WASHINGTON—Senator John McCain has been averaging a fund-raiser a day in America’s pockets of affluence – hotel ballrooms in New York, Atlanta, Chicago – but now he will expand his pursuit of campaign donations at a $1,000-a-plate lunch at the 18th century Spencer House in London.
The transatlantic fund-raiser, to be held March 20 at the home built by the first Earl Spencer, an ancestor of Diana, the late Princess of Wales, comes at the end of a foreign trip that Mr. McCain, the presumptive Republican nominee for president, has repeatedly said is not political. Mr. McCain is to travel to London, Paris and the Middle East next week with Senator Lindsey Graham, the South Carolina Republican, and Senator Joseph I. Lieberman, the Connecticut independent.
“I do want to emphasize again that the three of us are going as members of the Armed Services Committee,’’ Mr.

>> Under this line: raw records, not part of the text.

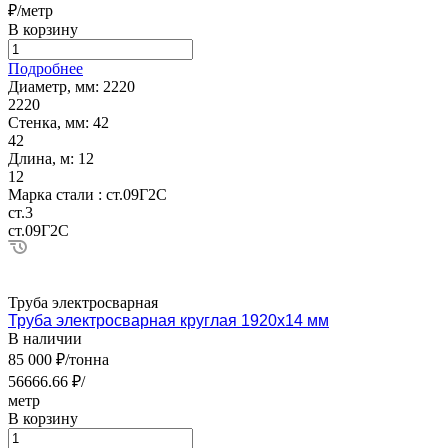
₽/метр
В корзину
Подробнее
Диаметр, мм:
2220
2220
Стенка, мм:
42
42
Длина, м:
12
12
Марка стали :
ст.09Г2С
ст.3
ст.09Г2С
Труба электросварная
Труба электросварная круглая 1920х14 мм
В наличии
85 000 ₽/тонна
56666.66 ₽/
метр
В корзину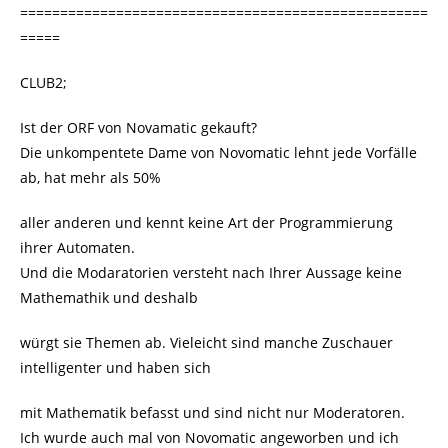
===================================================
=====
CLUB2;
Ist der ORF von Novamatic gekauft?
Die unkompentete Dame von Novomatic lehnt jede Vorfälle
ab, hat mehr als 50%
aller anderen und kennt keine Art der Programmierung
ihrer Automaten.
Und die Modaratorien versteht nach Ihrer Aussage keine
Mathemathik und deshalb
würgt sie Themen ab. Vieleicht sind manche Zuschauer
intelligenter und haben sich
mit Mathematik befasst und sind nicht nur Moderatoren.
Ich wurde auch mal von Novomatic angeworben und ich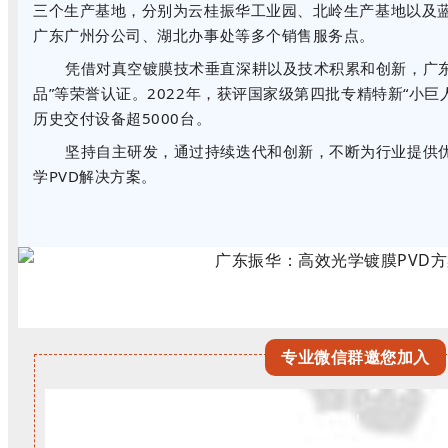
三个生产基地，分别为云桂振华工业园、北岭生产基地以及蓝
广东广州分公司、湖北办事处等多个销售服务点。
凭借对真空镀膜技术垂直深耕以及技术积累和创新，广东振华
品”等荣誉认证。2022年，获评国家级第四批专精特新“
历史交付设备超5000台。
坚持自主研发，通过持续迭代和创新，不断为行业提供
学PVD解决方案。
专业微信群邀您加入
长按二维码加入专业微信群！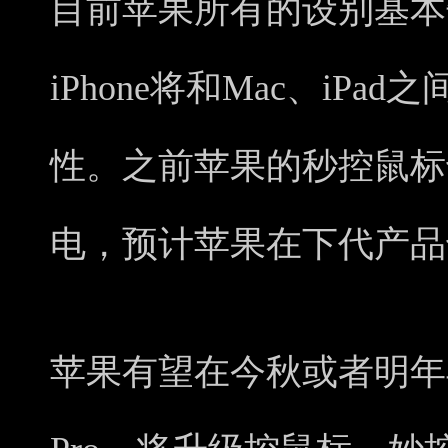
目前苹果所有的设别基本告别
iPhone将和Mac、iP
性。之前苹果的秒控鼠标也是
电，预计苹果在下代产品也
苹果有望在今秋或者明年早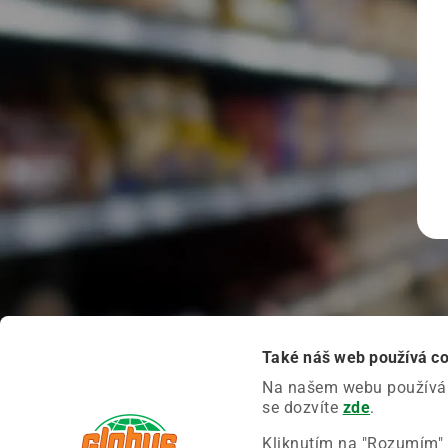
Také náš web používá c
Na našem webu používáme
se dozvíte
zde
.
Kliknutím na "Rozumím" 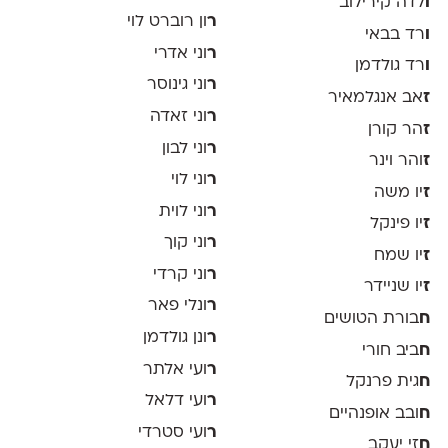
ו
לדה קירילוב
ר
ון רוברט לוי
ו
רד בבאי
ר
וני אדרי
ו
רד גולדמן
ר
וני גינוסר
ז
אב אנגלמאיר
ר
וני זאדה
ז
הר קורן
ר
וני לבון
ז
והר וינר
ר
וני לוי
ז
יו משה
ר
וני לוית
ז
יו פינקל
ר
וני קוך
ז
יו שמח
ר
וני קרדי
ז
יו שניידר
ר
ונלי פאר
ח
בורת הטושים
ר
ונן גולדמן
ח
ביב חורי
ר
ועי אלתר
ח
גית פרנקל
ר
ועי דלאל
ח
ובב אופנהיים
ר
ועי סטרדי
ח
זי יעקב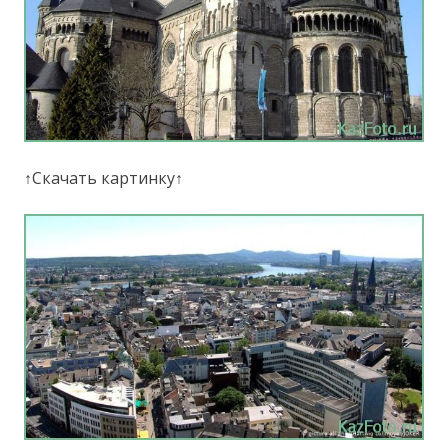
↑Скачать картинку↑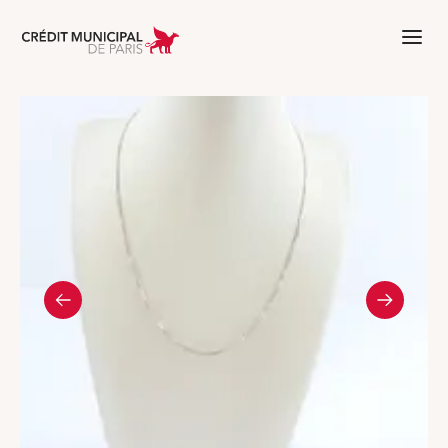
Aller à l'accueil de Crédit Municipal 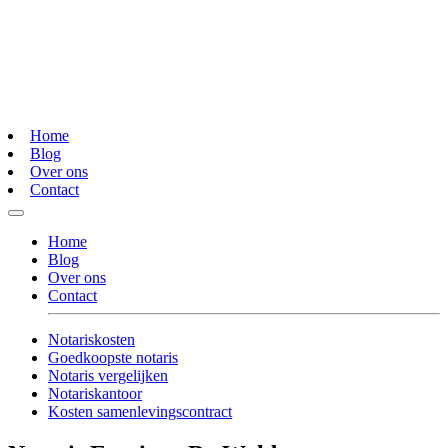
Home
Blog
Over ons
Contact
Home
Blog
Over ons
Contact
Notariskosten
Goedkoopste notaris
Notaris vergelijken
Notariskantoor
Kosten samenlevingscontract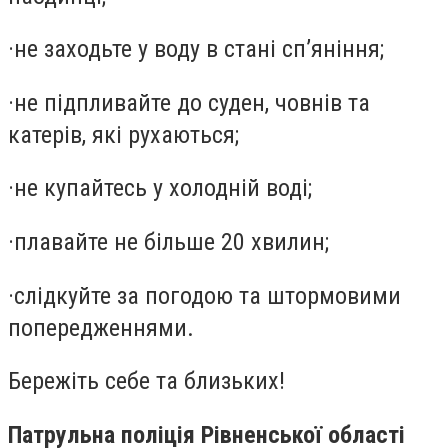
·
не заходьте у воду в стані сп’яніння;
·
не підпливайте до суден, човнів та
катерів, які рухаються;
·
не купайтесь у холодній воді;
·
плавайте не більше 20 хвилин;
·
слідкуйте за погодою та штормовими
попередженнями.
Бережіть себе та близьких!
Патрульна поліція Рівненської області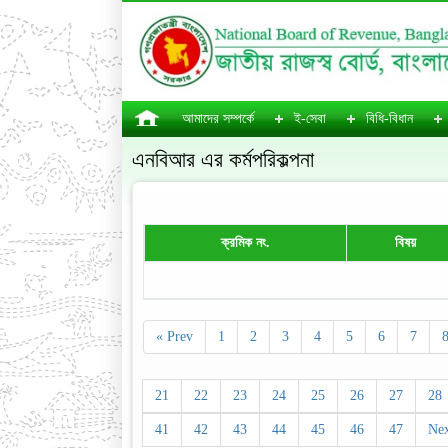
আমাদের সম্পর্কে
ই-সেবা
বিধি-বিধান
এনবিআর এর কর্মপরিকল্পনা
ক্রমিক নং.
বিষয়
« Prev
1
2
3
4
5
6
7
21
22
23
24
25
26
27
28
41
42
43
44
45
46
47
Nex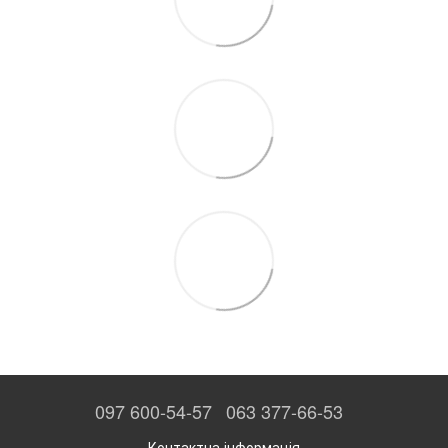
097 600-54-57
063 377-66-53
Контактна інформація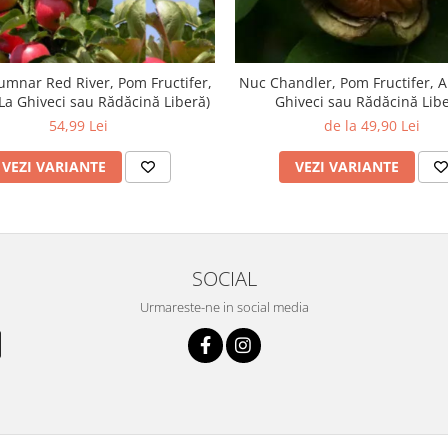
umnar Red River, Pom Fructifer,
Nuc Chandler, Pom Fructifer, A
(La Ghiveci sau Rădăcină Liberă)
Ghiveci sau Rădăcină Libe
54,99 Lei
de la 49,90 Lei
VEZI VARIANTE
VEZI VARIANTE
SOCIAL
Urmareste-ne in social media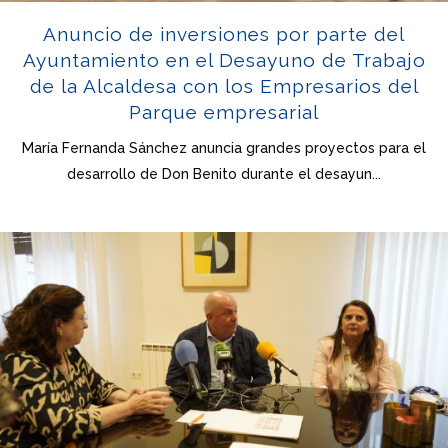
Anuncio de inversiones por parte del
Ayuntamiento en el Desayuno de Trabajo
de la Alcaldesa con los Empresarios del
Parque empresarial
María Fernanda Sánchez anuncia grandes proyectos para el
desarrollo de Don Benito durante el desayun...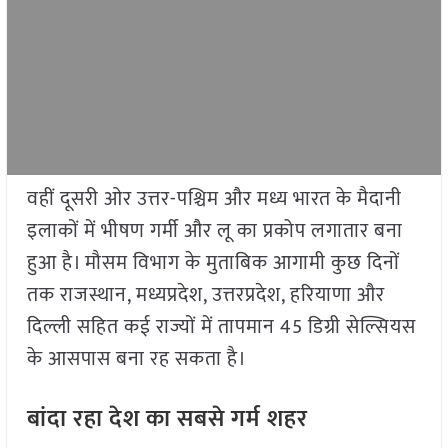
वहीं दूसरी ओर उत्तर-पश्चिम और मध्य भारत के मैदानी
इलाकों में भीषण गर्मी और लू का प्रकोप लगातार बना
हुआ है। मौसम विभाग के मुताबिक आगामी कुछ दिनों
तक राजस्थान, मध्यप्रदेश, उत्तरप्रदेश, हरियाणा और
दिल्ली सहित कई राज्यों में तापमान 45 डिग्री सेल्सियस
के आसपास बना रह सकता है।
बांदा रहा देश का सबसे गर्म शहर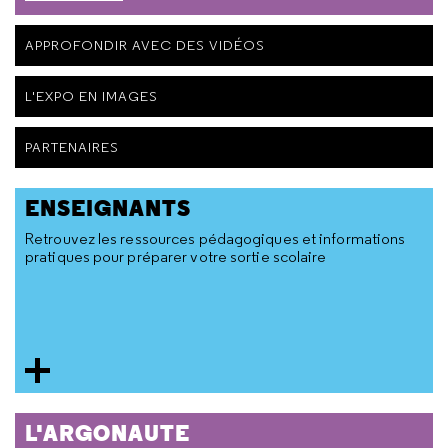
APPROFONDIR AVEC DES VIDÉOS
L'EXPO EN IMAGES
PARTENAIRES
ENSEIGNANTS
Retrouvez les ressources pédagogiques et informations
pratiques pour préparer votre sortie scolaire
L'ARGONAUTE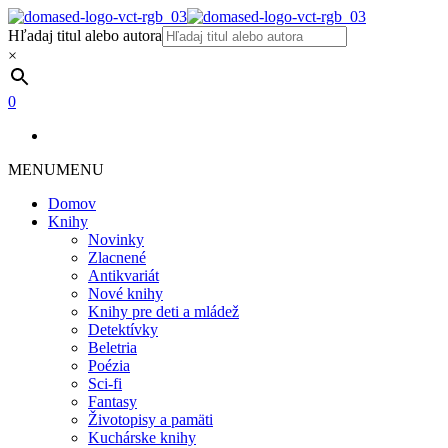
Hľadaj titul alebo autora
×
0
MENU
MENU
Domov
Knihy
Novinky
Zlacnené
Antikvariát
Nové knihy
Knihy pre deti a mládež
Detektívky
Beletria
Poézia
Sci-fi
Fantasy
Životopisy a pamäti
Kuchárske knihy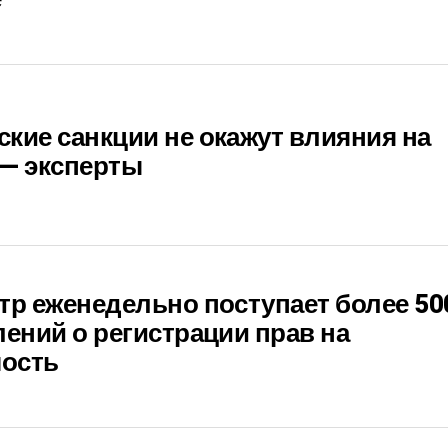
е
кие санкции не окажут влияния на
 — эксперты
тр еженедельно поступает более 50
лений о регистрации прав на
ость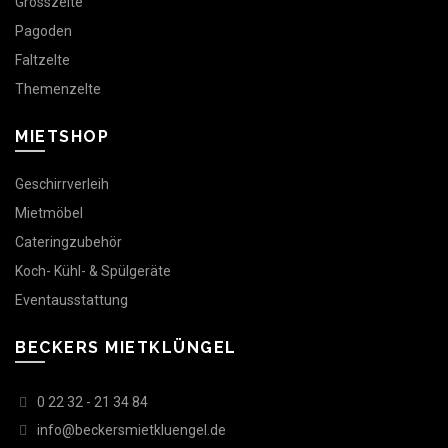
Grosszelte
Pagoden
Faltzelte
Themenzelte
MIETSHOP
Geschirrverleih
Mietmöbel
Cateringzubehör
Koch- Kühl- & Spülgeräte
Eventausstattung
BECKERS MIETKLÜNGEL
0 22 32 - 21 34 84
info@beckersmietkluengel.de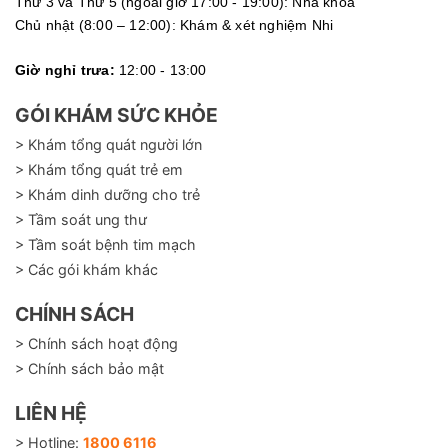
Thứ 3 và Thứ 5 (ngoài giờ 17:00 - 19:00): Nha khoa
Chủ nhật (8:00 – 12:00): Khám & xét nghiệm Nhi
Giờ nghỉ trưa:
12:00 - 13:00
GÓI KHÁM SỨC KHỎE
> Khám tổng quát người lớn
> Khám tổng quát trẻ em
> Khám dinh dưỡng cho trẻ
> Tầm soát ung thư
> Tầm soát bệnh tim mạch
> Các gói khám khác
CHÍNH SÁCH
> Chính sách hoạt động
> Chính sách bảo mật
LIÊN HỆ
> Hotline:
1800 6116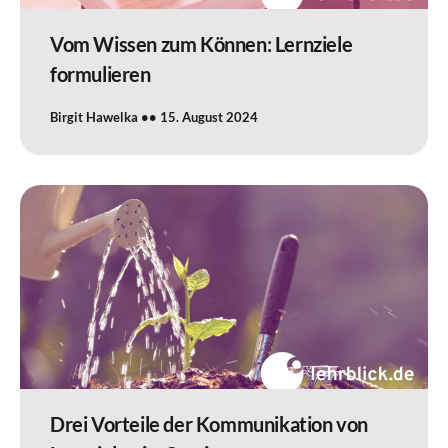
Vom Wissen zum Können: Lernziele
formulieren
Birgit Hawelka
15. August 2024
Drei Vorteile der Kommunikation von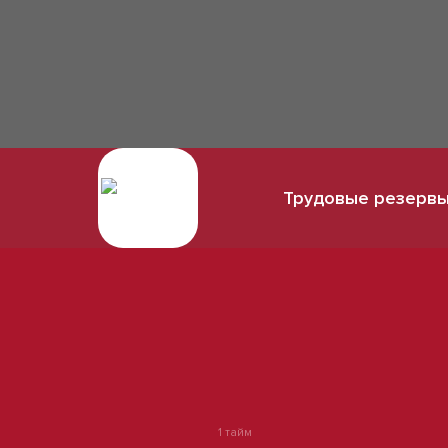
Трудовые резерв
1 тайм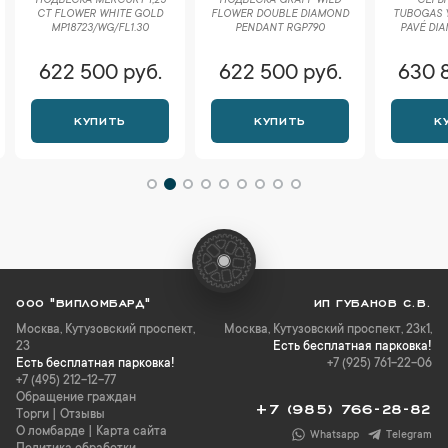
ПОДВЕСКА MERCURY 1,25
ПОДВЕСКА GRAFF WILD
СЕРЬГ
CT FLOWER WHITE GOLD
FLOWER DOUBLE DIAMOND
TUBOGAS 
MP18723/WG/FL1.30
PENDANT RGP790
PAVÉ DIA
622 500 руб.
622 500 руб.
630 
КУПИТЬ
КУПИТЬ
К
ООО "ВИПЛОМБАРД"
ИП ГУБАНОВ С.В.
Москва
,
Кутузовский проспект,
Москва, Кутузовский проспект, 23к1,
23
Есть бесплатная парковка!
Есть бесплатная парковка!
+7 (925) 761-22-06
+7 (495) 212-12-77
Обращение граждан
+7 (985) 766-28-82
Торги
|
Отзывы
О ломбарде
|
Карта сайта
Whatsapp
Telegram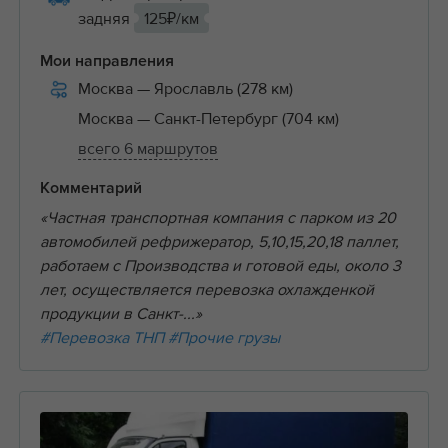
задняя
125₽/км
Мои направления
Москва
— Ярославль (278 км)
Москва
— Санкт-Петербург (704 км)
всего 6 маршрутов
Комментарий
«Частная транспортная компания с парком из 20
автомобилей рефрижератор, 5,10,15,20,18 паллет,
работаем с Производства и готовой еды, около 3
лет, осуществляется перевозка охлажденкой
продукции в Санкт-...»
#Перевозка ТНП
#Прочие грузы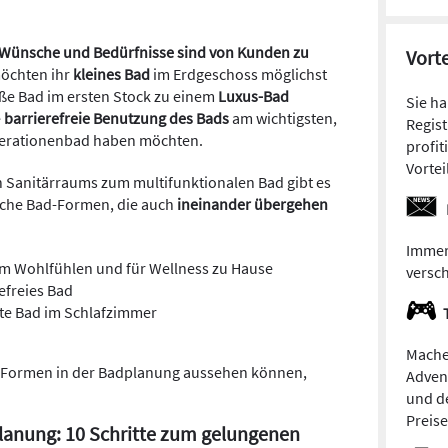
Wünsche und Bedürfnisse sind von Kunden zu
Vorte
möchten ihr
kleines Bad
im Erdgeschoss möglichst
oße Bad im ersten Stock zu einem
Luxus-Bad
Sie h
e
barrierefreie Benutzung des Bads
am wichtigsten,
Regist
nerationenbad haben möchten.
profit
Vortei
n Sanitärraums zum multifunktionalen Bad gibt es
liche Bad-Formen, die auch
ineinander übergehen
Immer
um Wohlfühlen und für Wellness zu Hause
versc
efreies Bad
rte Bad im Schlafzimmer
Mache
s-Formen in der Badplanung aussehen können,
Adven
und de
Preis
anung: 10 Schritte zum gelungenen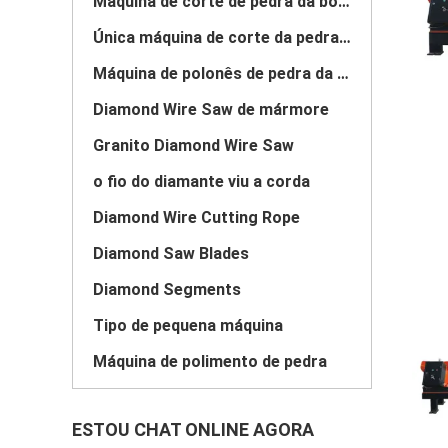
Máquina de corte de pedra da borda
Única máquina de corte da pedra da coluna
Máquina de polonês de pedra da laje
Diamond Wire Saw de mármore
Granito Diamond Wire Saw
o fio do diamante viu a corda
Diamond Wire Cutting Rope
Diamond Saw Blades
Diamond Segments
Tipo de pequena máquina
Máquina de polimento de pedra
ESTOU CHAT ONLINE AGORA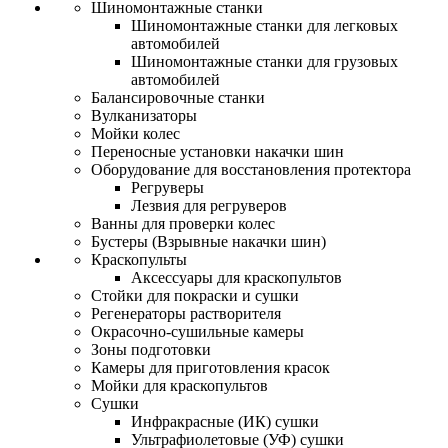
Шиномонтажные станки
Шиномонтажные станки для легковых
автомобилей
Шиномонтажные станки для грузовых
автомобилей
Балансировочные станки
Вулканизаторы
Мойки колес
Переносные установки накачки шин
Оборудование для восстановления протектора
Регруверы
Лезвия для регруверов
Ванны для проверки колес
Бустеры (Взрывные накачки шин)
Краскопульты
Аксессуары для краскопультов
Стойки для покраски и сушки
Регенераторы растворителя
Окрасочно-сушильные камеры
Зоны подготовки
Камеры для приготовления красок
Мойки для краскопультов
Сушки
Инфракрасные (ИК) сушки
Ультрафиолетовые (УФ) сушки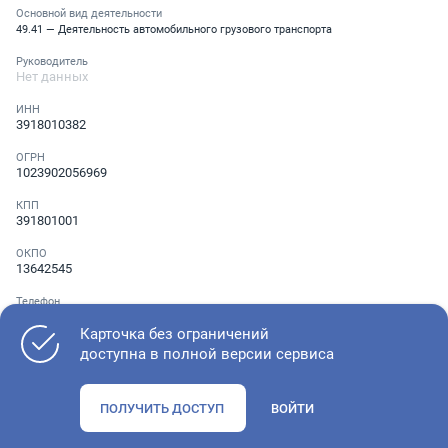
Основной вид деятельности
49.41 — Деятельность автомобильного грузового транспорта
Руководитель
Нет данных
ИНН
3918010382
ОГРН
1023902056969
КПП
391801001
ОКПО
13642545
Телефон
░ ░░░ ░░░░░░░
Карточка без ограничений
доступна в полной версии сервиса
Как оценить состояние компании
ПОЛУЧИТЬ ДОСТУП
ВОЙТИ
Проверьте учредительные документы, адрес регистрации и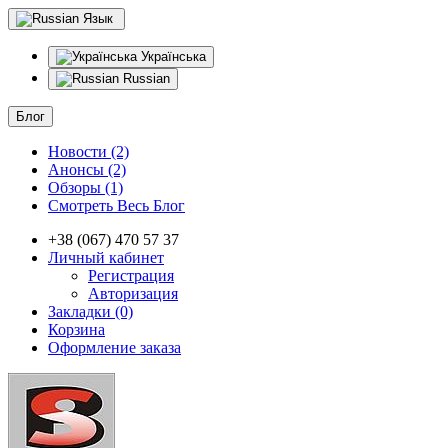
Язык
Українська
Russian
Блог
Новости (2)
Анонсы (2)
Обзоры (1)
Смотреть Весь Блог
+38 (067) 470 57 37
Личный кабинет
Регистрация
Авторизация
Закладки (0)
Корзина
Оформление заказа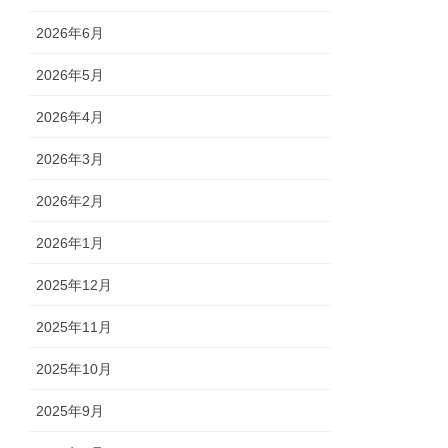
2026年6月
2026年5月
2026年4月
2026年3月
2026年2月
2026年1月
2025年12月
2025年11月
2025年10月
2025年9月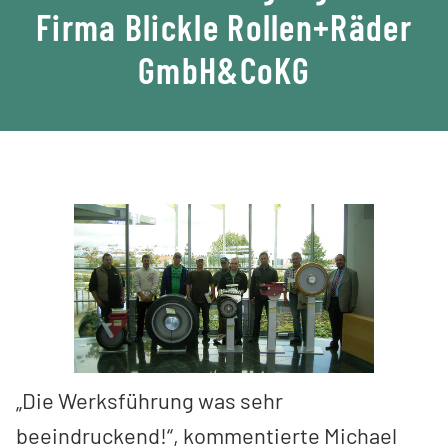
Firma Blickle Rollen+Räder
GmbH&CoKG
„Die Werksführung was sehr
beeindruckend!“, kommentierte Michael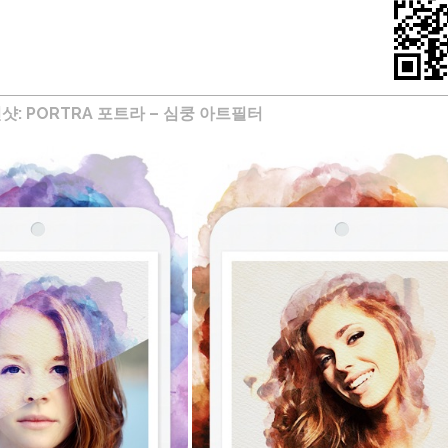
트
라
–
심
쿵
아
트
: PORTRA 포트라 – 심쿵 아트필터
필
터
(아
이
폰,
아
이
패
드
무
료
사
진
필
터
어
플
추
천)
에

McCain told reporters on his campaign bus in Philadelphia on Friday. “And we will emphasize that at every stop.’’
But the trip, which is to include meetings with Prime Minister Ehud Olmert of Israel, Prime Minister Gordon Brown of Great Britain and President Nicolas Sarkozy of France, will serve as a promotion of the senator’s foreign policy credentials at a time when his two Democratic competitors, Senators Hillary Rodham Clinton and Barack Obama, are still battling for their party’s nomination.
Jill Hazelbaker, Mr. McCain’s campaign spokeswoman, said in an e-mail message on Friday that Congress would be reimbursed for the political portions of Mr. McCain’s trip, including Mr. McCain’s flight home, when he will travel separately from the rest of the Congressional delegation.
“We are also paying for the fund-raiser and his hotel that evening in London,’’ Ms. Hazelbaker said in the e-mail.
Spencer House, at 27 St. James’s Place, was built from 1756 to 1766 and is a short distance from Buckingham Palace.